__PROBLEM__:
Please keep to the lines below from the one with "DĄB KLASYCZNY" through the one with "(PNL) – 26,98%;", and restate them word for word, ends included.

__DATASET RECORDS__:
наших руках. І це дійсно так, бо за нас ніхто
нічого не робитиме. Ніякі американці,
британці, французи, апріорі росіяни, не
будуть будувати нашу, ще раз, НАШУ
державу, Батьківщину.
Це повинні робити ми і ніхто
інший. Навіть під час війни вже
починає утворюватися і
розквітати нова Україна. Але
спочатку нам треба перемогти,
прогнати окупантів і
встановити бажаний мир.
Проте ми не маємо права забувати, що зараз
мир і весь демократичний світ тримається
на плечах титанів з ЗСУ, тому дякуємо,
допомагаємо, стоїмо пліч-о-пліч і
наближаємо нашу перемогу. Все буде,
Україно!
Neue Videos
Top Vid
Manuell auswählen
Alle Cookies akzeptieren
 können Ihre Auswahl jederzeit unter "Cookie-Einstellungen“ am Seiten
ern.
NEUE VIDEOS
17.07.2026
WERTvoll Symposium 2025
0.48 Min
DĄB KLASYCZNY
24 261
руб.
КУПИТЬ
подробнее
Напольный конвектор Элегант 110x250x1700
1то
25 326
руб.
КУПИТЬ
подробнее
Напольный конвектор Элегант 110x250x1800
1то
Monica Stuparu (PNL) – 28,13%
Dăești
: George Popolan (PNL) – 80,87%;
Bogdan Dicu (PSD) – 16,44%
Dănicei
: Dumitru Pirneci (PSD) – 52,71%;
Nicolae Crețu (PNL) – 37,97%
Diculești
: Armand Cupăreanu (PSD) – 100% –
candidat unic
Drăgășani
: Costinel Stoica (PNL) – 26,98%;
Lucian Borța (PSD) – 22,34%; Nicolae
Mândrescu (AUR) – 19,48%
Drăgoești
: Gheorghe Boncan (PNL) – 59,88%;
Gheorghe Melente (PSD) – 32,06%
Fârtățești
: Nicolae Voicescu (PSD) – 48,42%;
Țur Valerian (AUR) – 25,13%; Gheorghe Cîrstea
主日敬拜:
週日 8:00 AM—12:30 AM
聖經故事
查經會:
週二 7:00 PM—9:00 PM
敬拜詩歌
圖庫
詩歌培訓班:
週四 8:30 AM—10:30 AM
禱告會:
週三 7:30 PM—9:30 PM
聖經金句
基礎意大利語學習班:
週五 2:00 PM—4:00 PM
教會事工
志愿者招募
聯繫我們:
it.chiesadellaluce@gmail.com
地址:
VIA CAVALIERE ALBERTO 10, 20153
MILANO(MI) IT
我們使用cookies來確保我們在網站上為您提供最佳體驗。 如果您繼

__RESULT FOR THIS EXERCISE__:
DĄB KLASYCZNY
24 261
руб.
КУПИТЬ
подробнее
Напольный конвектор Элегант 110x250x1700
1то
25 326
руб.
КУПИТЬ
подробнее
Напольный конвектор Элегант 110x250x1800
1то
Monica Stuparu (PNL) – 28,13%
Dăești
: George Popolan (PNL) – 80,87%;
Bogdan Dicu (PSD) – 16,44%
Dănicei
: Dumitru Pirneci (PSD) – 52,71%;
Nicolae Crețu (PNL) – 37,97%
Diculești
: Armand Cupăreanu (PSD) – 100% –
candidat unic
Drăgășani
: Costinel Stoica (PNL) – 26,98%;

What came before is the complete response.